Los dientes de Leofric se apretaron antes de empujar a Edmund hacia atrás con una fuerza que provenía de algo más que la ira. Se volvió hacia Primrose. —Sí, y exactamente por eso te traje aquí. Para hacerle creer que está sana, para que al menos pueda disfrutar del tiempo que le queda, en lugar de… ahogarse en amargura todos los días.
Hizo una pausa, su pecho subiendo y bajando antes de añadir:
—No estoy pidiendo una cura, porque este es el final. No hay nada más que podamos hacer.
Edmund se arregló el cuello y respondió:
—Siempre dices eso. Pero dime, ¿realmente has intentado lo suficiente para encontrar una solución?
—¡Lo hice! —exclamó Leofric, su voz quebrándose de frustración—. ¿Crees que estaba dejando este reino solo para ayudarte? He estado buscando por todas partes una forma de sanar a Lorelle.
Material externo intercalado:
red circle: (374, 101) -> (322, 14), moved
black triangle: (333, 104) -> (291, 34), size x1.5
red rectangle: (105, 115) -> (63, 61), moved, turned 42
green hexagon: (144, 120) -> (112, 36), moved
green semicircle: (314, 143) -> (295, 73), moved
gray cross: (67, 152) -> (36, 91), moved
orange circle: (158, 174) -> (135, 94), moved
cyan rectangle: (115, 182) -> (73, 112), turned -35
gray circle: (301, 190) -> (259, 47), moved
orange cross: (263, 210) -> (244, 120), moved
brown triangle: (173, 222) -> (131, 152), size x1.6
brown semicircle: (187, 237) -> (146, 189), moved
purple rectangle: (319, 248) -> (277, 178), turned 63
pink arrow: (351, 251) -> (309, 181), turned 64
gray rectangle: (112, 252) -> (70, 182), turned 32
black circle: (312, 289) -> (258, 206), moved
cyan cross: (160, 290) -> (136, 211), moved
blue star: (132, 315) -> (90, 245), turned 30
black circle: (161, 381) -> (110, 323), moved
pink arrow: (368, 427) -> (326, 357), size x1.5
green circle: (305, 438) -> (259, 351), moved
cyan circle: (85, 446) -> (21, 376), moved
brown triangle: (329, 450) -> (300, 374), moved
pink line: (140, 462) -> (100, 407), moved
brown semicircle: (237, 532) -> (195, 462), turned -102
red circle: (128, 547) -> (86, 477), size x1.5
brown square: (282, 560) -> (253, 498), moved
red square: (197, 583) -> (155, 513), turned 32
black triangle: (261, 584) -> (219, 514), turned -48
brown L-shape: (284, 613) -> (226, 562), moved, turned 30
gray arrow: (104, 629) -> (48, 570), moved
—¡Yo también! —replicó Edmund—. ¿Crees que no lo he intentado? He trabajado día y noche para reparar nuestros lazos con los humanos, esperando que uno de ellos pudiera tener la respuesta que hemos estado buscando.
Ambos quedaron en silencio, dándose cuenta de que ninguno de los dos había descuidado realmente a Lorelle.
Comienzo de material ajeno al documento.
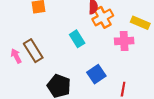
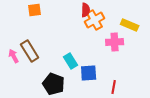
cyan rectangle: (77, 39) -> (71, 61), moved
blue square: (96, 74) -> (89, 73), turned 30

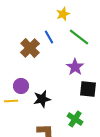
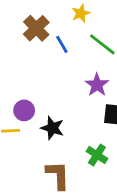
brown cross: (30, 48) -> (36, 28), moved
black star: (42, 99) -> (52, 128), turned 30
—No estoy de acuerdo con lo que estás tratando de hacer —admitió Edmund, con voz más suave—. No estoy de acuerdo con lo que estás tratando de hacer. No solo porque siento que estás tratando de usar a mi esposa, sino porque no puedo abandonar la esperanza tan pronto.
La postura de Leofric se suavizó, sus hombros relajándose mientras el fuego en sus ojos se atenuaba. —Entiendo eso —admitió—. Pero ¿no puedes verla como está ahora? Está en tanto dolor que ha intentado quitarse la vida más de una vez. Por eso coloqué magia de protección sobre ella… para evitar que lo logre.
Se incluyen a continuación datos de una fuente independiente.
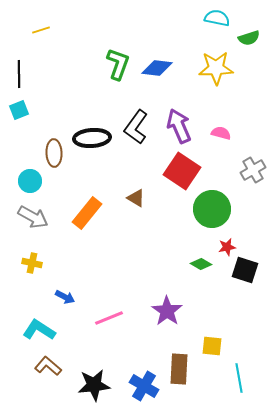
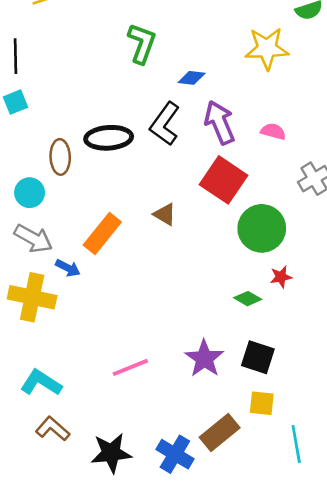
blue diamond: (157, 68) -> (192, 78), moved, size x0.7
yellow cross: (32, 263) -> (32, 297), size x1.8
black square: (245, 270) -> (258, 357), moved
blue arrow: (65, 297) -> (68, 268), moved
brown rectangle: (179, 369) -> (220, 433), turned 48

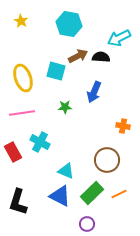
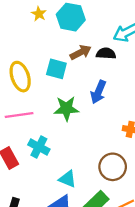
yellow star: (21, 21) -> (39, 14), moved
green star: (65, 107) -> (66, 108), size x1.6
Primrose miró alternativamente a Edmund y a Leofric antes de finalmente hablar. —¿Y si le diera una orden diferente? —sugirió suavemente—. En lugar de hacerle creer que ya está curada, tal vez… podría engañar a su mente para que piense que no siente dolor en absoluto.
De esa manera, Lorelle no lucharía contra ellos cuando intentaran ayudarla. En cambio, podría finalmente aceptar sus esfuerzos para sanarla.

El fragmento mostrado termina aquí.